He carried a leather shoulder bag, distinguished looking but worn. It was overstuffed with papers. A day-planner stuck out of the top. He wore shiny leather shoes and baggy wool dress slacks and a white shirt, crisp even at the end of the day. A tweed sport coat was slung over his arm, and his other hand was in his pocket. He had thin wire frame glasses that amplified his lawyer aura. He stood at the corner of the bar with his left foot propped up on the brass foot rail in front of the stool on which his leather satchel sat.

She was working behind the bar, pouring drinks, checking IDs, selling packs of cigarettes to addicted suicidal customers who nervously tapped them against their hands as they prepared to light up and share their habit with everyone around them. She rung up orders on the cash register one after another, tapping on the glowing computer touch screen that sat perched on the counter between the mirrors on the wall, under the neatly arrayed bottles with expensive looking labels, beneath the shining brass bell that hung silent while the rolling hubbub of the place filled in the brief moments of silence between the music of an Irish folk band coming from the back.

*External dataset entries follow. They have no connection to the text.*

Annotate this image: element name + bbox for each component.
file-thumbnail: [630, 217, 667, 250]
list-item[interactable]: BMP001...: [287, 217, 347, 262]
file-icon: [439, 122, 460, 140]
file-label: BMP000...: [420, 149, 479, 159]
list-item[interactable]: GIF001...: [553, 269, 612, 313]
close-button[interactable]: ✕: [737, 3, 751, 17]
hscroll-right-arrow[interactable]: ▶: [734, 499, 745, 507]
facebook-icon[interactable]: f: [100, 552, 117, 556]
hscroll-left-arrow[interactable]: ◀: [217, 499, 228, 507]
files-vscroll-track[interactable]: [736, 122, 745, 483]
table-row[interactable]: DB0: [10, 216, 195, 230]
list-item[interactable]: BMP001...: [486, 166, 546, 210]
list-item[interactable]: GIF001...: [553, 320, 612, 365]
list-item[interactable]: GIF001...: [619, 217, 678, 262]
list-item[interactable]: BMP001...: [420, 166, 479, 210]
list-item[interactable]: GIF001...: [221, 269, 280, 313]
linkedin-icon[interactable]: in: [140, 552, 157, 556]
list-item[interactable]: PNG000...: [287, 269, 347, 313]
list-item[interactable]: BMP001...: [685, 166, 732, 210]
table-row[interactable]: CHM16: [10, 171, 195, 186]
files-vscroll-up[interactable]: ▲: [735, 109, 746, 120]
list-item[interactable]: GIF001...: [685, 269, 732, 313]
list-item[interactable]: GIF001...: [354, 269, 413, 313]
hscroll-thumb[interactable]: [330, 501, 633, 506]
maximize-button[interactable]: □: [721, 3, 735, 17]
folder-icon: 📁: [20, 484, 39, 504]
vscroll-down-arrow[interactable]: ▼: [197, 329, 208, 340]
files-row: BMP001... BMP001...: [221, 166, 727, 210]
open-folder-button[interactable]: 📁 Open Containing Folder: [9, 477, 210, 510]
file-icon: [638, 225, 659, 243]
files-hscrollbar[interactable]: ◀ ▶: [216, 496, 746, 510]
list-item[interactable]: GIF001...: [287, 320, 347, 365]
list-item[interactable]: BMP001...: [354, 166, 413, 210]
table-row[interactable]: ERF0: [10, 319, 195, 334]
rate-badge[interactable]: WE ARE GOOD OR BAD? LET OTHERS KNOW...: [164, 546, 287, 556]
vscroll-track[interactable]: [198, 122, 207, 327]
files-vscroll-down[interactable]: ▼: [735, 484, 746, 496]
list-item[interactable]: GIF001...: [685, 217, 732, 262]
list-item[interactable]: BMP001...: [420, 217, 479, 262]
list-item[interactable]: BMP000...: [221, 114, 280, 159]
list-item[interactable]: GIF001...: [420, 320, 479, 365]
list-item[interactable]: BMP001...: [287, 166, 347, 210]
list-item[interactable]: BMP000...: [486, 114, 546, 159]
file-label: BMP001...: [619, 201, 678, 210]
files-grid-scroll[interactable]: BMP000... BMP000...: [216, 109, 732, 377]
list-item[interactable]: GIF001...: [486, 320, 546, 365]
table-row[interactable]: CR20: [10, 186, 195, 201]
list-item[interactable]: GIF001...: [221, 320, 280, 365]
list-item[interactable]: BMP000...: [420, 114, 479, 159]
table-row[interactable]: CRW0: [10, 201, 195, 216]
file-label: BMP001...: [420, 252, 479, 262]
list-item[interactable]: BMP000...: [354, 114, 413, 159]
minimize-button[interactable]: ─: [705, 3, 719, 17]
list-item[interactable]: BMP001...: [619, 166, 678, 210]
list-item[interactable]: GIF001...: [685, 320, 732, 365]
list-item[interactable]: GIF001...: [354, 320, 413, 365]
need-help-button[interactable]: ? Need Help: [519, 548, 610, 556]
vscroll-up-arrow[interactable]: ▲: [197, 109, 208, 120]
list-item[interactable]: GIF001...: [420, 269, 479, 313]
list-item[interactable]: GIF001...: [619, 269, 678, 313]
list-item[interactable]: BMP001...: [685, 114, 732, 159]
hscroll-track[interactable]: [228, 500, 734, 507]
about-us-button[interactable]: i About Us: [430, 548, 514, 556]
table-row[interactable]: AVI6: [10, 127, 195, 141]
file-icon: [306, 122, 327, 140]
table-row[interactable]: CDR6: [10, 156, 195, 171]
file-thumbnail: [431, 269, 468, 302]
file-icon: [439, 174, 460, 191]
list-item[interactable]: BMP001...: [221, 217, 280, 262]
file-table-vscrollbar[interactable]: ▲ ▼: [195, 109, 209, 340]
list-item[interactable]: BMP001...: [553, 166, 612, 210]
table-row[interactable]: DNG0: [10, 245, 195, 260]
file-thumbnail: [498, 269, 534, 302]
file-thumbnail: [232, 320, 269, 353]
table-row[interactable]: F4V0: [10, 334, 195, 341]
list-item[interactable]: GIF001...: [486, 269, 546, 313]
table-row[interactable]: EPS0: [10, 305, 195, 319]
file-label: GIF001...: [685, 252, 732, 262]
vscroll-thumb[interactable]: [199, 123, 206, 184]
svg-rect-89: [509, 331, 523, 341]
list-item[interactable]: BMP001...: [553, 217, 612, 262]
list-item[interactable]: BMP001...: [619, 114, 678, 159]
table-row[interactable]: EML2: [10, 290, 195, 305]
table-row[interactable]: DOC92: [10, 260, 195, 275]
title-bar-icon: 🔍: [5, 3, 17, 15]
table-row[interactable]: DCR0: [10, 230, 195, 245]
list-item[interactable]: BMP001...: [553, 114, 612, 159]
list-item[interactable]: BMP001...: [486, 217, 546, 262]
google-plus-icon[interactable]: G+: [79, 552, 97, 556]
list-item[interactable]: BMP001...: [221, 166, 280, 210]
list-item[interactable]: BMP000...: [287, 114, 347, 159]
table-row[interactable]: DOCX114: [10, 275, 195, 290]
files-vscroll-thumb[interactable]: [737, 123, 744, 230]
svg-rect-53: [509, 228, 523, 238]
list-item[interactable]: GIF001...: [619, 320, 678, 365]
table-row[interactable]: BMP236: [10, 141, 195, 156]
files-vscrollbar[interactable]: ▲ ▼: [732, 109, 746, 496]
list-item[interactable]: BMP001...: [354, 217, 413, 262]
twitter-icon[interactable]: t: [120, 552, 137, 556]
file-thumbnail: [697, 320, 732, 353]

He stood patiently there keeping an eye on her while she walked up and back, up and back, never stopping to catch a breath, filling glasses, tossing out empty bottles of beer, making change, sliding food across the bar. After a long while, she stopped briefly and saw him standing there waiting for that moment. She returned his gaze with flashes of light and a hint of a grin.

Did you get my message? she asked.

I did, he answered with a satisfied smile on his face. But in the time it took to speak those words she had gone back to the other end of the bar to deal with something that needed dealing with down there.

So he reassumed his patient stance, waiting for the next snippet of time she could share with him. But it never came, and after half an hour of waiting, he picked up his bag and sat at a table where some other people were gathering and talking and drinking and eating and winding down the end of their day. They greeted him loudly when he walked up.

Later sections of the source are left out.